DATA SHOWN:
-=-=-
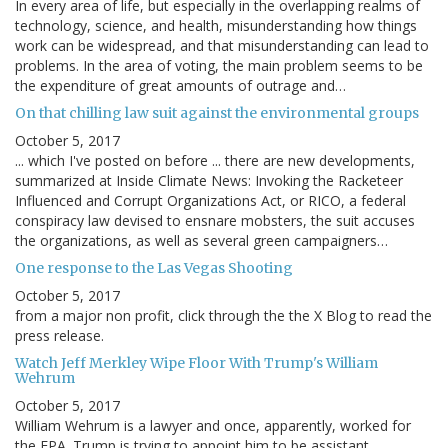
In every area of life, but especially in the overlapping realms of
technology, science, and health, misunderstanding how things
work can be widespread, and that misunderstanding can lead to
problems. In the area of voting, the main problem seems to be
the expenditure of great amounts of outrage and…
On that chilling law suit against the environmental groups
October 5, 2017
... which I've posted on before ... there are new developments,
summarized at Inside Climate News: Invoking the Racketeer
Influenced and Corrupt Organizations Act, or RICO, a federal
conspiracy law devised to ensnare mobsters, the suit accuses
the organizations, as well as several green campaigners…
One response to the Las Vegas Shooting
October 5, 2017
from a major non profit, click through the the X Blog to read the
press release.
Watch Jeff Merkley Wipe Floor With Trump's William
Wehrum
October 5, 2017
William Wehrum is a lawyer and once, apparently, worked for
the EPA. Trump is trying to appoint him to be assistant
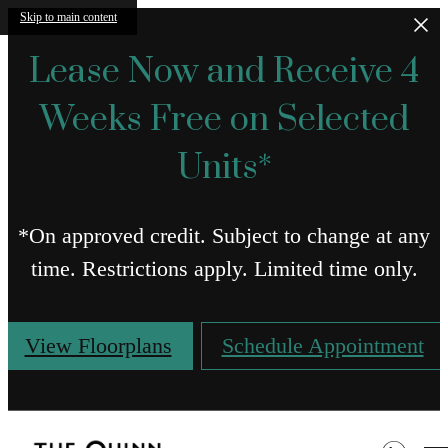
Skip to main content
Lease Now and Receive 4
Weeks Free on Selected
Units*
*On approved credit. Subject to change at any
time. Restrictions apply. Limited time only.
View Floorplans
Schedule Appointment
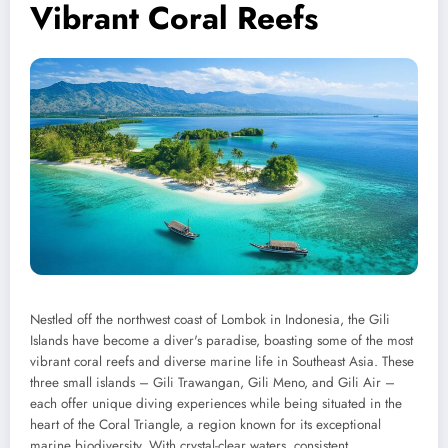
Vibrant Coral Reefs
Nestled off the northwest coast of Lombok in Indonesia, the Gili
Islands have become a diver's paradise, boasting some of the most
vibrant coral reefs and diverse marine life in Southeast Asia. These
three small islands – Gili Trawangan, Gili Meno, and Gili Air –
each offer unique diving experiences while being situated in the
heart of the Coral Triangle, a region known for its exceptional
marine biodiversity. With crystal-clear waters, consistent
-=-=-
WHAT THE EXERCISE ASKS:
The material above holds pictures; leave them out and set down exactly the lines from the line with "Watch Jeff Merkley" to the line with "change at any", both included.

EXERCISE OUTPUT:
Watch Jeff Merkley Wipe Floor With Trump's William
Wehrum
October 5, 2017
William Wehrum is a lawyer and once, apparently, worked for
the EPA. Trump is trying to appoint him to be assistant
Skip to main content
Lease Now and Receive 4
Weeks Free on Selected
Units*
*On approved credit. Subject to change at any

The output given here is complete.